Content starts

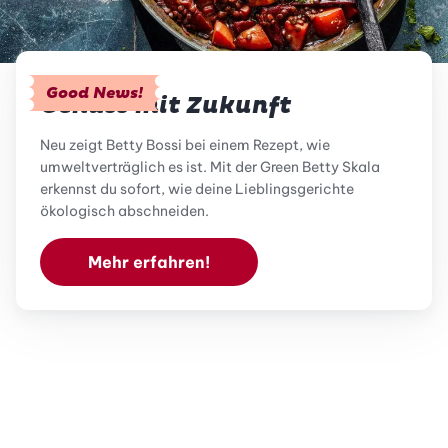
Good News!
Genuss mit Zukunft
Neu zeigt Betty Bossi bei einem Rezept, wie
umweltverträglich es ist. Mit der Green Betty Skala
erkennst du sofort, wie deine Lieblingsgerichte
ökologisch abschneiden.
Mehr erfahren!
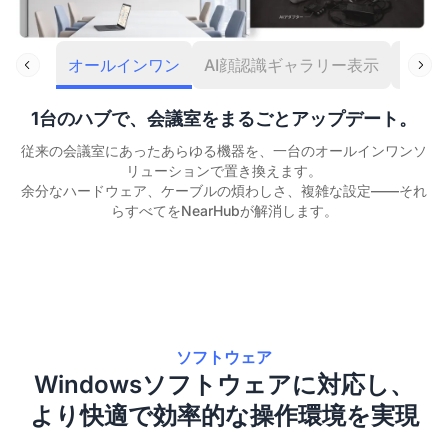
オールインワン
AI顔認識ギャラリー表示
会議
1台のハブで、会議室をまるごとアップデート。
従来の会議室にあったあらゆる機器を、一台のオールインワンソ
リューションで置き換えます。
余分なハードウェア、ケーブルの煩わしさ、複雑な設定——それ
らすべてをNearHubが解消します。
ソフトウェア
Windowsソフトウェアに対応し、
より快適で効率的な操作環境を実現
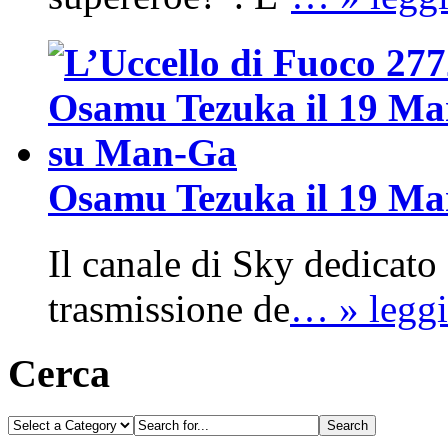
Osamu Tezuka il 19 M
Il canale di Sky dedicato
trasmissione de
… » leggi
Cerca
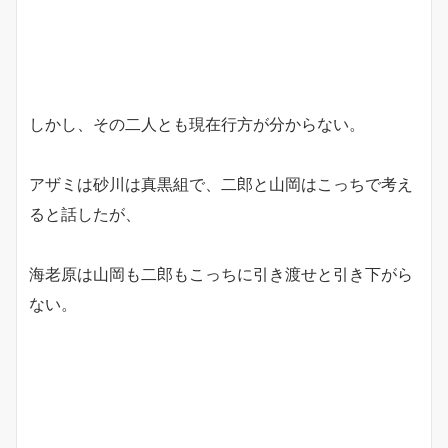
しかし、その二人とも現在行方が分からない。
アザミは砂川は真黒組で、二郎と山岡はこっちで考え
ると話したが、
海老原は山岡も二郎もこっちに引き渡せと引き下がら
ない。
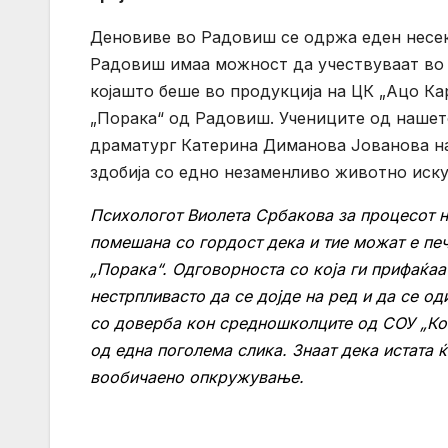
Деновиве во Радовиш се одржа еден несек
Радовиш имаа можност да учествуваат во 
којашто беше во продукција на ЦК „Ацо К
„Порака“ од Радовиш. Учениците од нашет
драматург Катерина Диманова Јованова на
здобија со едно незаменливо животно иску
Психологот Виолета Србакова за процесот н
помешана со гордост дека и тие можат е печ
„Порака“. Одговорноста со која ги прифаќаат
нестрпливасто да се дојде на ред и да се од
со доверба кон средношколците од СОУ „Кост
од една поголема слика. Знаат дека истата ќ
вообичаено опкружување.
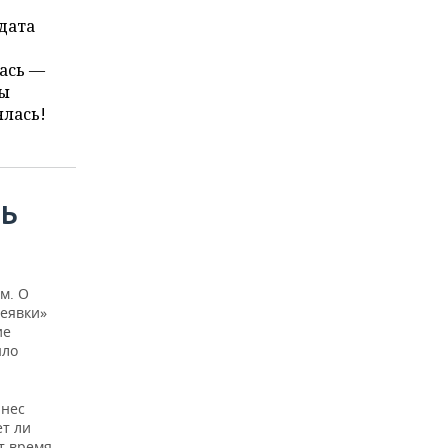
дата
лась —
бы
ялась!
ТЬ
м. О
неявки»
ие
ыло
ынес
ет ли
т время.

Content ends
Content starts

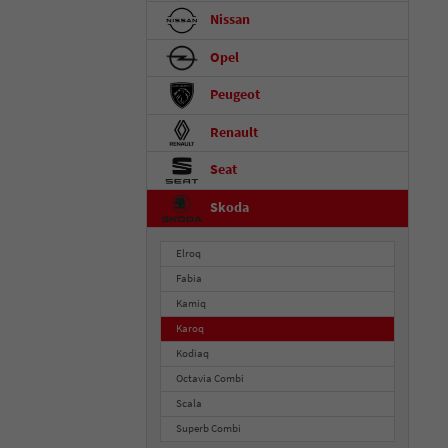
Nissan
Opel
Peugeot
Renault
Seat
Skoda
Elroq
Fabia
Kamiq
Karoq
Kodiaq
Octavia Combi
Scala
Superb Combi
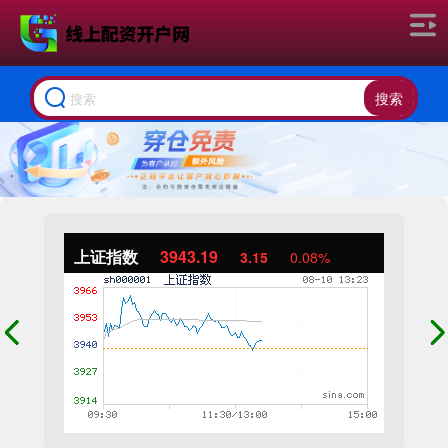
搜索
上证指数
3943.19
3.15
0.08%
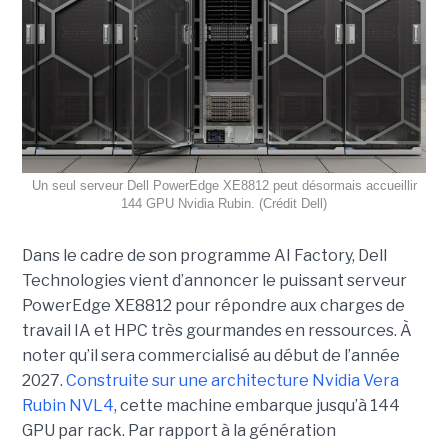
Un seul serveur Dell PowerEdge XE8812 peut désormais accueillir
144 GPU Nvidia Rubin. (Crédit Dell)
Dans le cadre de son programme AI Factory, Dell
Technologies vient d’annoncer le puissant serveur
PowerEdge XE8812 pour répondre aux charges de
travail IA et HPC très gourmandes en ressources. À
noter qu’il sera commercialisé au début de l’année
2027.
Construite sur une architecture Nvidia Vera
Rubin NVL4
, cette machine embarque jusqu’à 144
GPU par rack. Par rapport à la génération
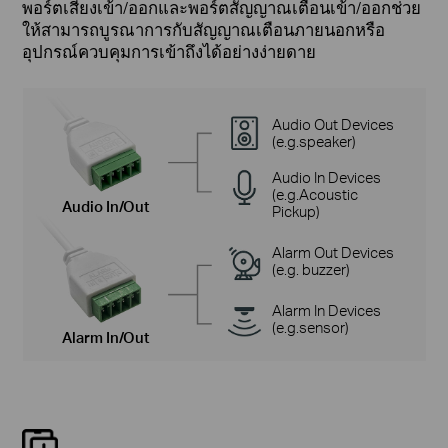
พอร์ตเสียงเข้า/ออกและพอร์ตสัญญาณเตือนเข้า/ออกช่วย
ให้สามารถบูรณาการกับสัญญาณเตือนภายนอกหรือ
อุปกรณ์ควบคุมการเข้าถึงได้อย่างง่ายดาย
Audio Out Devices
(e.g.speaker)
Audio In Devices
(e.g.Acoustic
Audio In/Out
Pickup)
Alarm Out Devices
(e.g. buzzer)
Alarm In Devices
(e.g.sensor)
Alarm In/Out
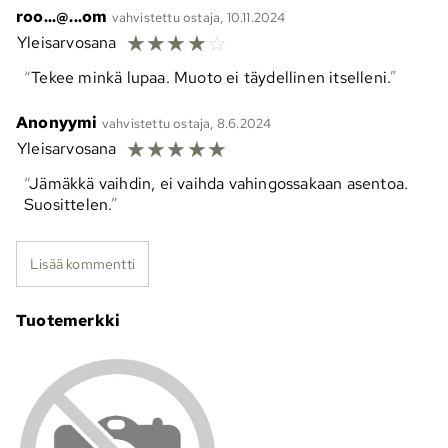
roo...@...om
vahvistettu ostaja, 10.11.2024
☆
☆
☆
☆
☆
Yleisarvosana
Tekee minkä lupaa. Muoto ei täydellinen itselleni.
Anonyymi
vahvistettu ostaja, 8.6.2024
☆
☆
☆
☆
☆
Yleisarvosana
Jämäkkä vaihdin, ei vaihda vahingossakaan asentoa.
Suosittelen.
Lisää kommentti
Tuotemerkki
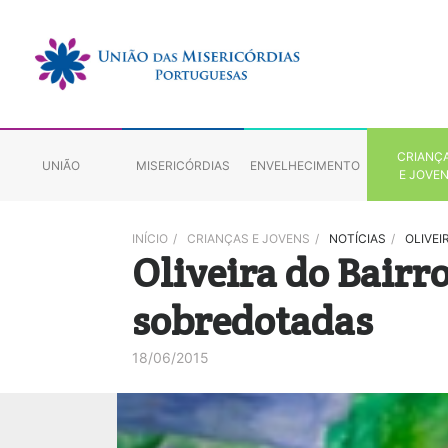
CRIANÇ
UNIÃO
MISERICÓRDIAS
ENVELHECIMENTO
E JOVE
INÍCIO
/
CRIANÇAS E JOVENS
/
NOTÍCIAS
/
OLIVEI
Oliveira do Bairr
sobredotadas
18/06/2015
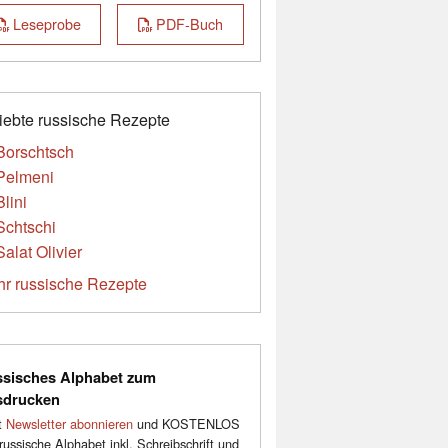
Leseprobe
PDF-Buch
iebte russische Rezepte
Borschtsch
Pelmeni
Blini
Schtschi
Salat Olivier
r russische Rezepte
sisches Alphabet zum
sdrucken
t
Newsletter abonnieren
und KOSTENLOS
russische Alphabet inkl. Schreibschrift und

Content ends
Content starts

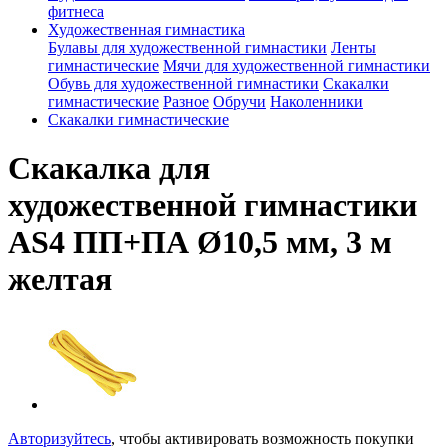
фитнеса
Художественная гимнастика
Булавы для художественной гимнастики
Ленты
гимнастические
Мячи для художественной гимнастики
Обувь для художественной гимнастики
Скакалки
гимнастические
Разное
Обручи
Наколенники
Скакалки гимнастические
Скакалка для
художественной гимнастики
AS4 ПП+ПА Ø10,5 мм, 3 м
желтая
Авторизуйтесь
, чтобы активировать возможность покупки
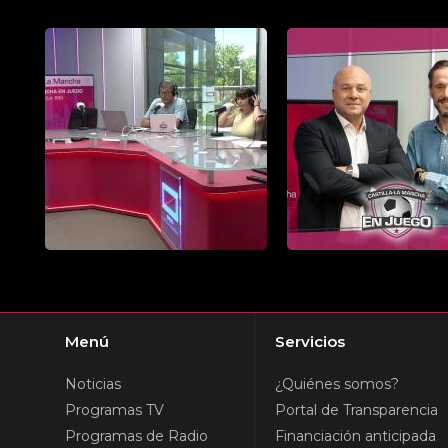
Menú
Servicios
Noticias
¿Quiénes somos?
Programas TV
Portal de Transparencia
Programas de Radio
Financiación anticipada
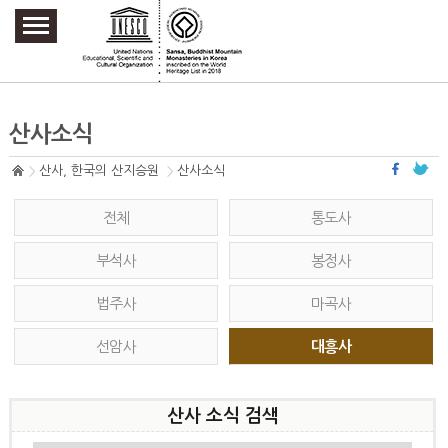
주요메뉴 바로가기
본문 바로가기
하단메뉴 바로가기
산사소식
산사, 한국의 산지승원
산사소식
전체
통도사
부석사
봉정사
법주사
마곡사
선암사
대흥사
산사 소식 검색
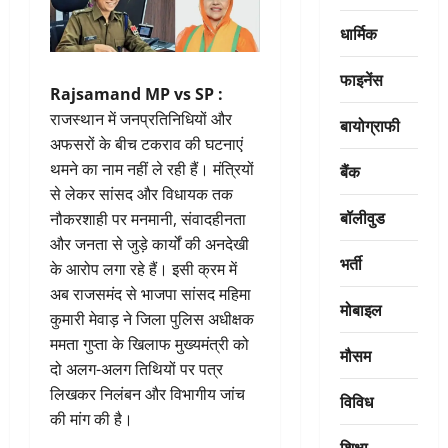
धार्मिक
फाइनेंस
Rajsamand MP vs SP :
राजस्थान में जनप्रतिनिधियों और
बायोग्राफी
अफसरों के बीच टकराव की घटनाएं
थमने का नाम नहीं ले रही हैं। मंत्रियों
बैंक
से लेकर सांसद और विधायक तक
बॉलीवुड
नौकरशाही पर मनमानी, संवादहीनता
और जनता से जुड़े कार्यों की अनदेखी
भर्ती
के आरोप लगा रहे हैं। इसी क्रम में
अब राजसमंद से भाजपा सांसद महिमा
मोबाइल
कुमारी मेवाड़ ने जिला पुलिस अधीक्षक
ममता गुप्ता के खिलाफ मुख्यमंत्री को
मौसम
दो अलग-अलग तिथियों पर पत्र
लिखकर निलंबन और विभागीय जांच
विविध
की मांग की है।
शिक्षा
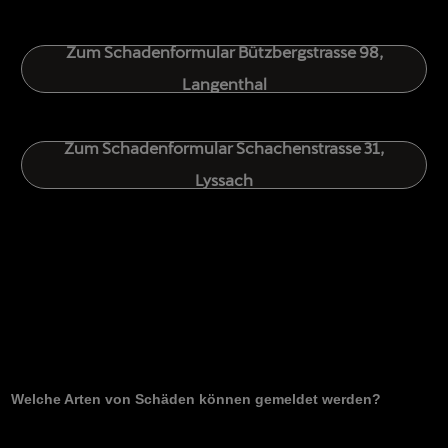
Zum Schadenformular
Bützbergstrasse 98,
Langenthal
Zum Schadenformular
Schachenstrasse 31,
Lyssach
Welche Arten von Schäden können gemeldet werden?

Content ends

> Instructions to follow: The task calls for all lines in the entries that hold "Audio".

> Your solution:
Audio Out Devices
Audio In Devices
Audio In/Out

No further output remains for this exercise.